Marilyn French, the writer and feminist whose novel The Women’s Room sold more than 20 million copies and transformed her into a leading figure in the women’s movement, died at 79.
French died of heart failure on Saturday at a Manhattan hospital, said Carol Jenkins, a friend and president of New York’s Women’s Media Center.
She was an academic in 1977 when The Women’s Room, her first novel, was published. Her aim, she said, was “to change the entire social and economic structure of Western civilization, to make it a feminist world.”
PHOTO: AP
The landmark novel, which was translated into 20 languages, details the journey to independence of a 1950s housewife who gets divorced and goes to graduate school. The book mirrored aspects of French’s own life experiences, including the rape of her daughter.
She was called anti-male after a character in the novel says: “All men are rapists, and that’s all they are.

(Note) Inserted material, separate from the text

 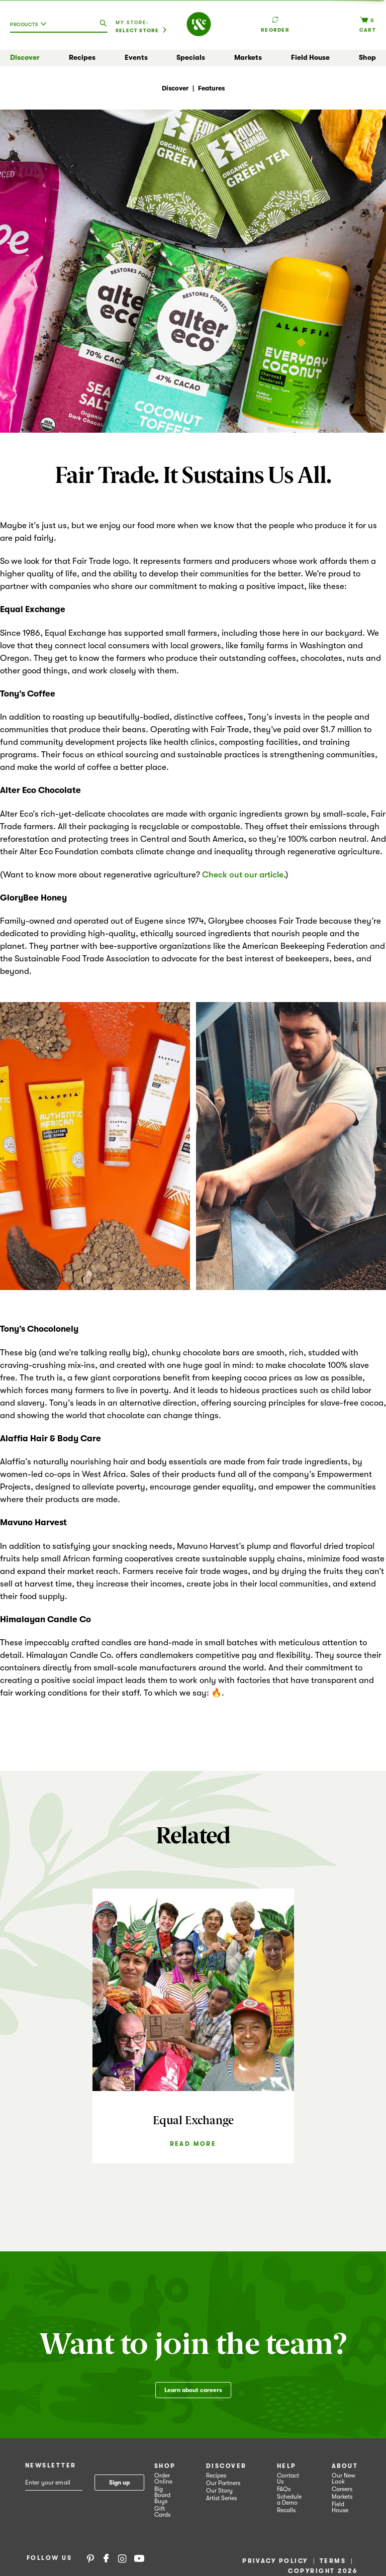 I want to click on Markets, so click(x=248, y=57).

They rape us with their eyes, their laws, and their codes.”
“Those words came from a character, and she was not a man-hater and never said that in her personal life,” Jenkins said. “But she wanted men to accept their part in the domination of women.”

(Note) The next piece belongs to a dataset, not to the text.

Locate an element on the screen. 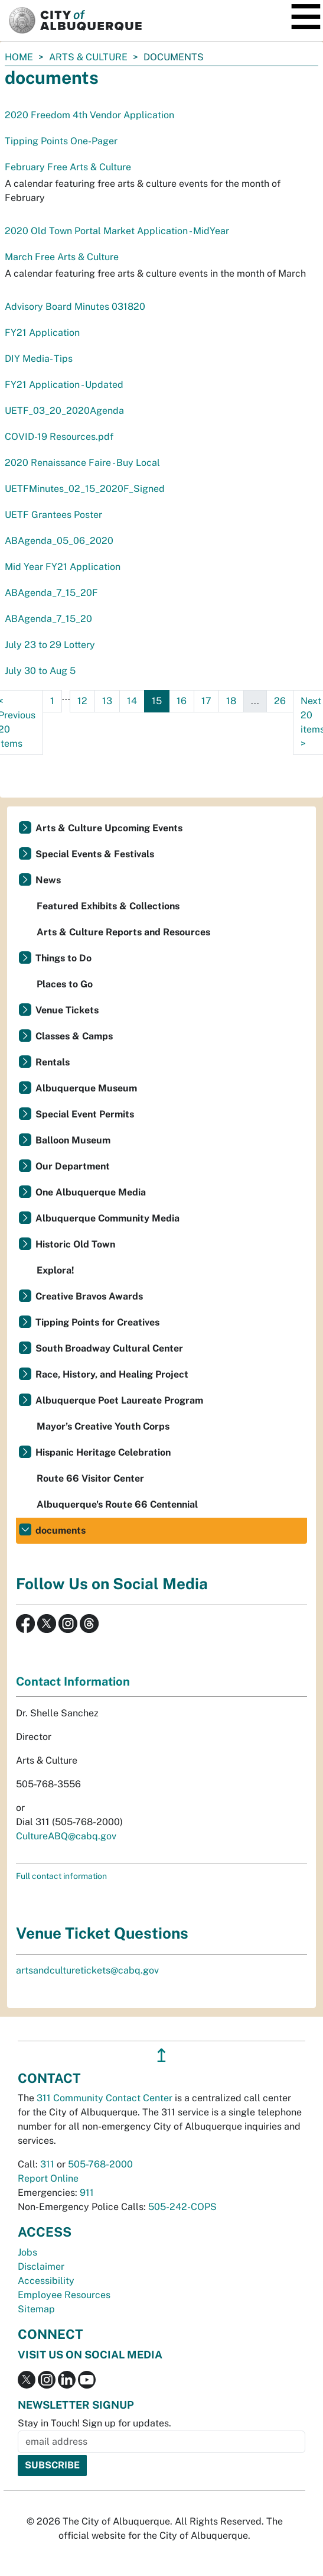 This screenshot has width=323, height=2576. Our Department is located at coordinates (72, 1166).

Still, the novel “connected with millions of women who had no way before of claiming their anger and discontent,” Jenkins said.
The male subjugation of women is the main theme of French’s novels, essays, literary criticism and her four-volume, nonfictional From Eve to Dawn: A History of Women.
A Brooklyn native, French graduated from Long Island’s Hofstra University with a master’s degree, studying philosophy and English literature. She taught there in the 1960s. After her divorce, she earned a doctorate from Harvard and was an English professor at the College of the Holy Cross in Worcester, Massachusetts.
A smoker, she survived a battle with esophageal cancer in 1992 that included a 10-day coma she described in Season in Hell: A Memoir.
Her last novel is to be published this fall; she was also working on a memoir.